*** Listed entries ***

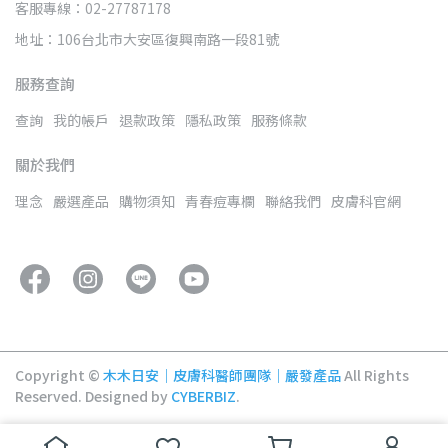
客服專線：02-27787178
地址：106台北市大安區復興南路一段81號
服務查詢
查詢
我的帳戶
退款政策
隱私政策
服務條款
關於我們
理念
嚴選產品
購物須知
青春痘專欄
聯絡我們
皮膚科官網
Copyright ©
木木日安｜皮膚科醫師團隊｜嚴發產品
All Rights
Reserved.
Designed by
CYBERBIZ
.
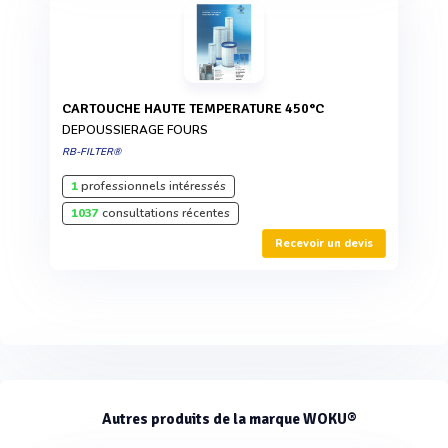
CARTOUCHE HAUTE TEMPERATURE 450°C
DEPOUSSIERAGE FOURS
RB-FILTER®
1
professionnels intéressés
1037
consultations récentes
Recevoir un devis
Autres produits de la marque WOKU®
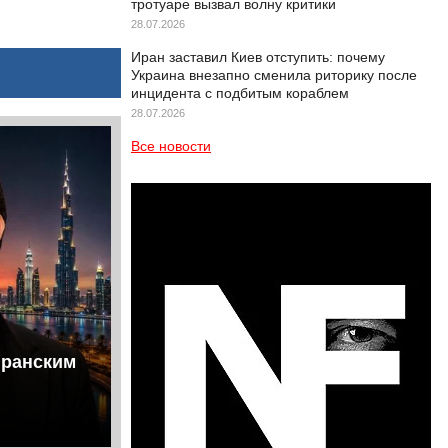
тротуаре вызвал волну критики
28.07.2026
Иран заставил Киев отступить: почему
Украина внезапно сменила риторику после
инцидента с подбитым кораблем
28.07.2026
Все новости
иранским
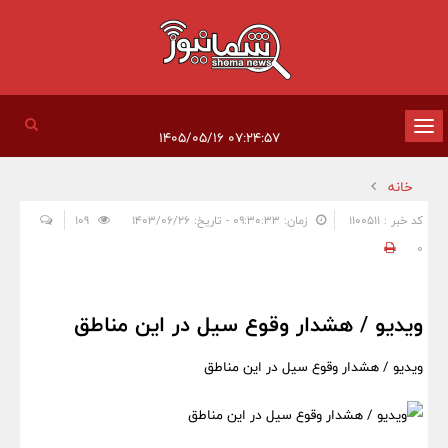
تغییر
۰۷:۲۴:۵۷ ۱۴۰۵/۰۵/۱۶
وضعیت
خانه
ناوبری
کد خبر : 1100511
زمان: ۰۹:۳۰:۳۳ - تاریخ: ۱۴۰۳/۰۶/۲۶
109
0
ویدیو / هشدار وقوع سیل در این مناطق
ویدیو / هشدار وقوع سیل در این مناطق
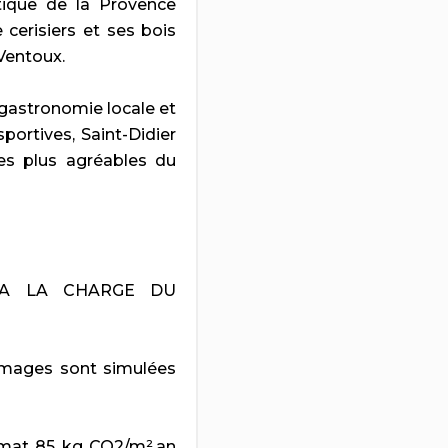
ique de la Provence
 cerisiers et ses bois
Ventoux.
gastronomie locale et
portives, Saint-Didier
les plus agréables du
 A LA CHARGE DU
 images sont simulées
imat 85 kg CO2/m².an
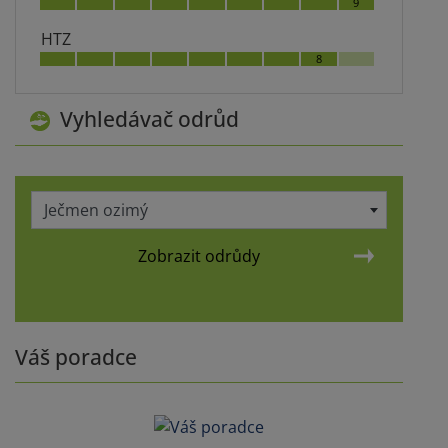
9
HTZ
8
Vyhledávač odrůd
Ječmen ozimý
Zobrazit odrůdy
Váš poradce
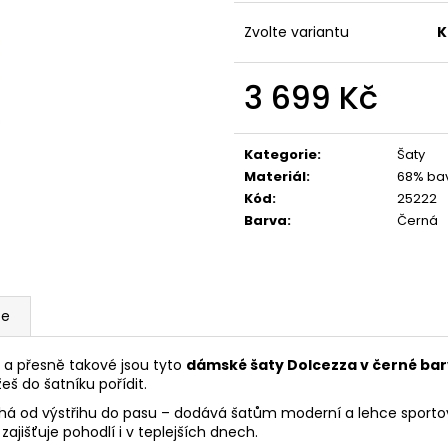
KRÉMOVÁ PODLOUHLÁ KABELKA NA
TMAVĚ HNĚDÁ P
RAMENO SE ZLATÝM DETAILEM
RAMENO SE ZLA
Zvolte variantu
K
1 199 Kč
1 199 Kč
3 699 Kč
Měrná
cena:
Kategorie
:
Šaty
Materiál
:
68% bav
Kód
:
25222
Barva
:
Černá
ze
 – a přesně takové jsou tyto
dámské šaty Dolcezza v černé ba
eš do šatníku pořídit.
ahá od výstřihu do pasu – dodává šatům moderní a lehce sportovní
zajišťuje pohodlí i v teplejších dnech.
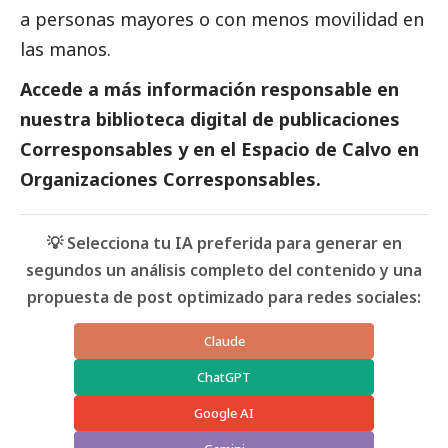
a personas mayores o con menos movilidad en
las manos.
Accede a más información responsable en
nuestra biblioteca digital de
publicaciones
Corresponsables
y en el
Espacio de
Calvo
en
Organizaciones
Corresponsables
.
💡 Selecciona tu IA preferida para generar en
segundos un análisis completo del contenido y una
propuesta de post optimizado para redes sociales:
Claude
ChatGPT
Google AI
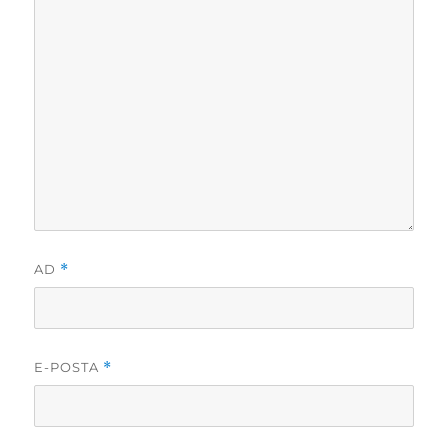
AD
*
E-POSTA
*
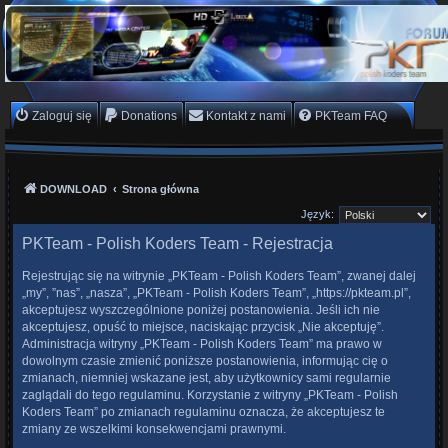
PKTeam - Polish Koders
Team
Hyperion, Enigma, E2, PKT, listy kanałów, oscam
Zaloguj się
Donations
Kontakt z nami
PKTeam FAQ
DOWNLOAD
Strona główna
Język:
PKTeam - Polish Koders Team - Rejestracja
Rejestrując się na witrynie „PKTeam - Polish Koders Team”, zwanej dalej
„my”, ”nas”, „nasza”, „PKTeam - Polish Koders Team”, „https://pkteam.pl”,
akceptujesz wyszczególnione poniżej postanowienia. Jeśli ich nie
akceptujesz, opuść to miejsce, naciskając przycisk „Nie akceptuję”.
Administracja witryny „PKTeam - Polish Koders Team” ma prawo w
dowolnym czasie zmienić poniższe postanowienia, informując cię o
zmianach, niemniej wskazane jest, aby użytkownicy sami regularnie
zaglądali do tego regulaminu. Korzystanie z witryny „PKTeam - Polish
Koders Team” po zmianach regulaminu oznacza, że akceptujesz te
zmiany ze wszelkimi konsekwencjami prawnymi.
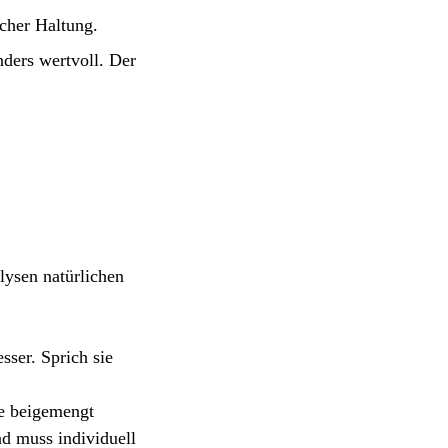
cher Haltung.
ders wertvoll. Der
lysen natürlichen
sser. Sprich sie
le beigemengt
nd muss individuell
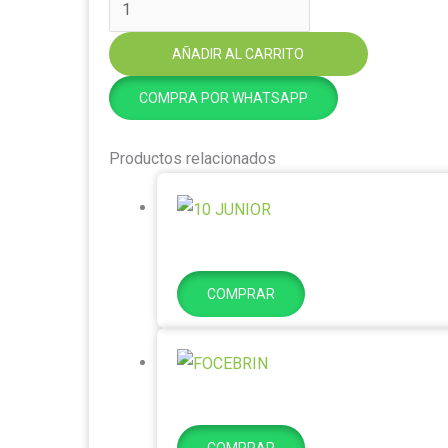
AÑADIR AL CARRITO
COMPRA POR WHATSAPP
Productos relacionados
COMPRAR
COMPRAR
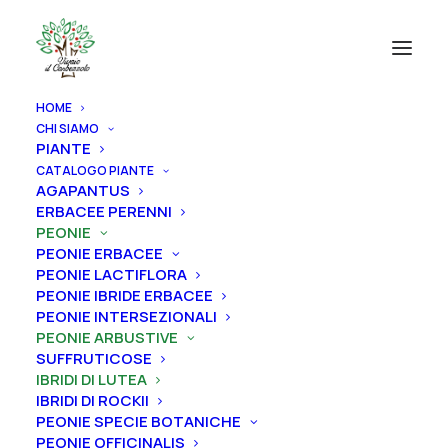
HOME
CHI SIAMO
PIANTE
CATALOGO PIANTE
AGAPANTUS
ERBACEE PERENNI
PEONIE
PEONIE ERBACEE
PEONIE LACTIFLORA
PEONIE IBRIDE ERBACEE
PEONIE INTERSEZIONALI
PEONIE ARBUSTIVE
SUFFRUTICOSE
IBRIDI DI LUTEA
IBRIDI DI ROCKII
PEONIE SPECIE BOTANICHE
PEONIE OFFICINALIS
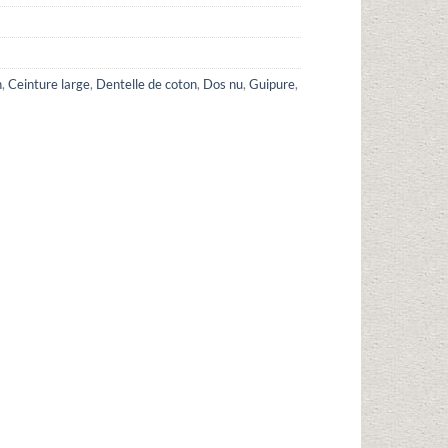
n
,
Ceinture large
,
Dentelle de coton
,
Dos nu
,
Guipure
,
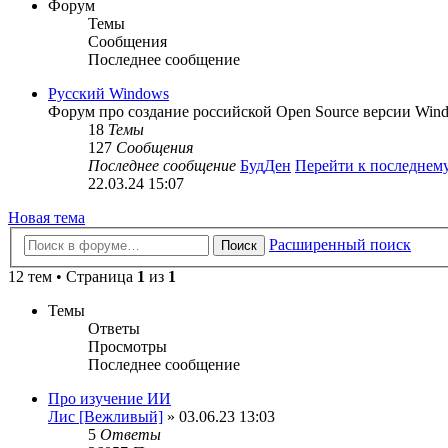
Форум
Темы
Сообщения
Последнее сообщение
Русский Windows
Форум про создание российской Open Source версии Wind
18
Темы
127
Сообщения
Последнее сообщение
БудДен
Перейти к последнем
22.03.24 15:07
Новая тема
Расширенный поиск
Поиск
12 тем • Страница
1
из
1
Темы
Ответы
Просмотры
Последнее сообщение
Про изучение ИИ
Лис [Вежливый]
» 03.06.23 13:03
5
Ответы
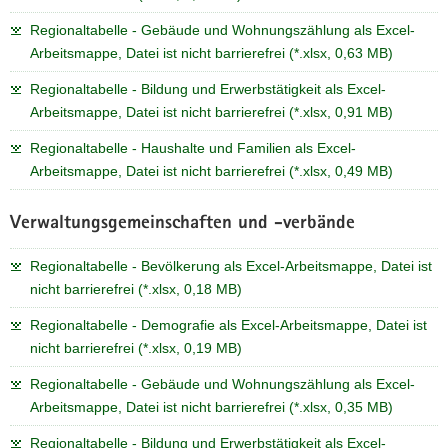
Regionaltabelle - Gebäude und Wohnungszählung als Excel-
Arbeitsmappe, Datei ist nicht barrierefrei (*.xlsx, 0,63 MB)
Regionaltabelle - Bildung und Erwerbstätigkeit als Excel-
Arbeitsmappe, Datei ist nicht barrierefrei (*.xlsx, 0,91 MB)
Regionaltabelle - Haushalte und Familien als Excel-
Arbeitsmappe, Datei ist nicht barrierefrei (*.xlsx, 0,49 MB)
Verwaltungsgemeinschaften und -verbände
Regionaltabelle - Bevölkerung als Excel-Arbeitsmappe, Datei ist
nicht barrierefrei (*.xlsx, 0,18 MB)
Regionaltabelle - Demografie als Excel-Arbeitsmappe, Datei ist
nicht barrierefrei (*.xlsx, 0,19 MB)
Regionaltabelle - Gebäude und Wohnungszählung als Excel-
Arbeitsmappe, Datei ist nicht barrierefrei (*.xlsx, 0,35 MB)
Regionaltabelle - Bildung und Erwerbstätigkeit als Excel-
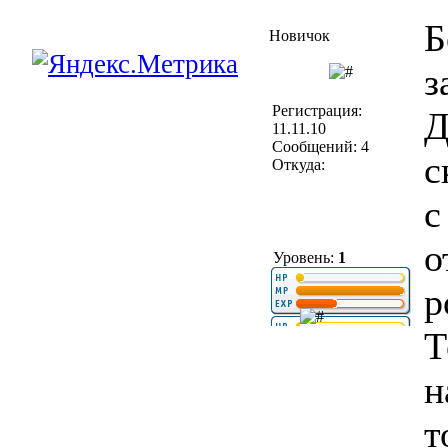
Б
Новичок
з
Регистрация:
Д
11.11.10
Сообщений: 4
с
Откуда:
с
о
Уровень:
1
р
Т
н
т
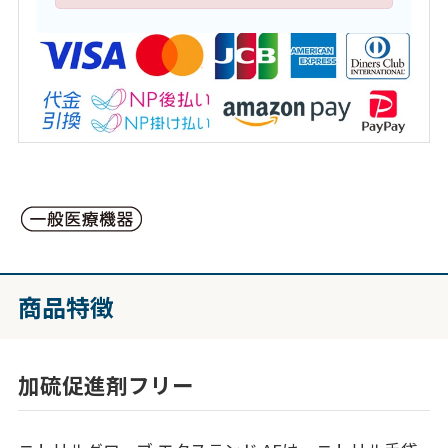
商品特徴
加硫促進剤フリー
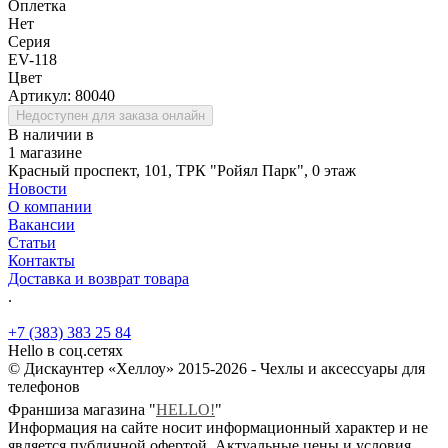
Оплетка
Нет
Серия
EV-118
Цвет
Артикул:
80040
Недоступен для заказа онлайн
В наличии в
1 магазине
Красный проспект, 101, ТРК "Ройял Парк", 0 этаж
Новости
О компании
Вакансии
Статьи
Контакты
Доставка и возврат товара
.
+7 (383) 383 25 84
Hello в соц.сетях
© Дискаунтер «Хеллоу» 2015-2026 - Чехлы и аксессуары для
телефонов
Франшиза магазина "
HELLO!
"
Информация на сайте носит информационный характер и не
является публичной офертой. Актуальные цены и условия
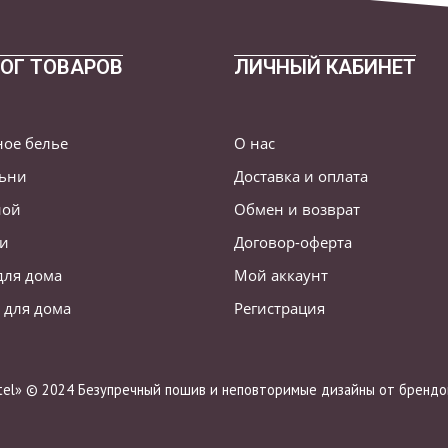
ОГ ТОВАРОВ
ЛИЧНЫЙ КАБИНЕТ
ное белье
О нас
льни
Доставка и оплата
ной
Обмен и возврат
ни
Договор-оферта
для дома
Мой аккаунт
 для дома
Регистрация
stel» © 2024 Безупречный пошив и неповторимые дизайны от брендов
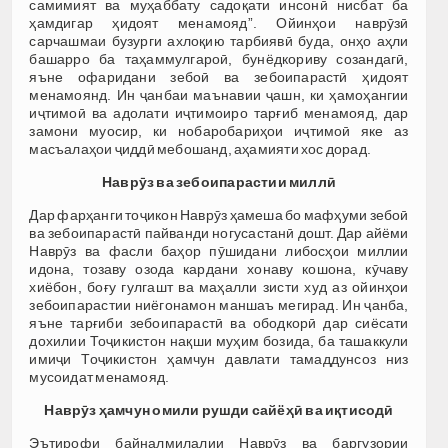
самимият ва муҳаббату садоқати инсонӣ нисбат ба
ҳамдигар ҳидоят менамояд”. Ойинҳои наврӯзӣ
сарчашмаи бузурги ахлоқию тарбиявӣ буда, онҳо аҳли
башарро ба таҳаммулгароӣ, бунёдкориву созандагӣ,
яъне офаридани зебоӣ ва зебоипарастӣ ҳидоят
менамоянд. Ин ҷанбаи маънавии ҷашн, ки ҳамоҳангии
иҷтимоӣ ва адолати иҷтимоиро тарғиб менамояд, дар
замони муосир, ки нобаробариҳои иҷтимоӣ яке аз
масъалаҳои ҷиддӣ мебошанд, аҳамияти хос дорад.
Наврӯз ва зебоипарастии миллӣ
Дар фарҳанги тоҷикон Наврӯз ҳамеша бо мафҳуми зебоӣ
ва зебоипарастӣ пайванди ногусастанӣ дошт. Дар айёми
Наврӯз ва фасли баҳор пӯшидани либосҳои миллии
идона, тозаву озода кардани хонаву кошона, кӯчаву
хиёбон, боғу гулгашт ва маҳалли зисти худ аз ойинҳои
зебоипарастии ниёгонамон маншаъ мегирад. Ин ҷанба,
яъне тарғиби зебоипарастӣ ва ободкорӣ дар сиёсати
дохилии Тоҷикистон нақши муҳим бозида, ба ташаккули
имиҷи Тоҷикистон ҳамчун давлати тамаддунсоз низ
мусоидат менамояд.
Наврӯз ҳамчун омили рушди сайёҳӣ ва иқтисодӣ
Эътирофи байналмилалии Наврӯз ва баргузории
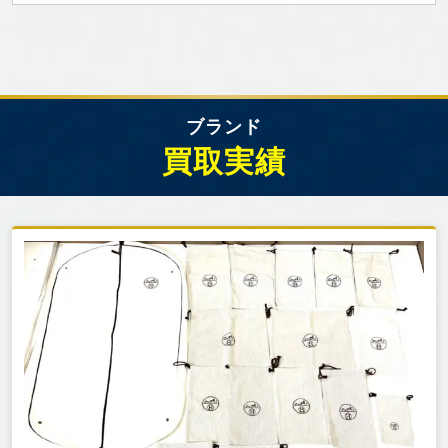
ブランド
買取実績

*** End of Listed entries ***

Exercise description: In the entries above, find the line holding "Дар фарҳанги тоҷикон" and the line holding "идона, тозаву озода", then retype exactly those two lines and every line between them, and nothing else.

Problem solution:
Дар фарҳанги тоҷикон Наврӯз ҳамеша бо мафҳуми зебоӣ
ва зебоипарастӣ пайванди ногусастанӣ дошт. Дар айёми
Наврӯз ва фасли баҳор пӯшидани либосҳои миллии
идона, тозаву озода кардани хонаву кошона, кӯчаву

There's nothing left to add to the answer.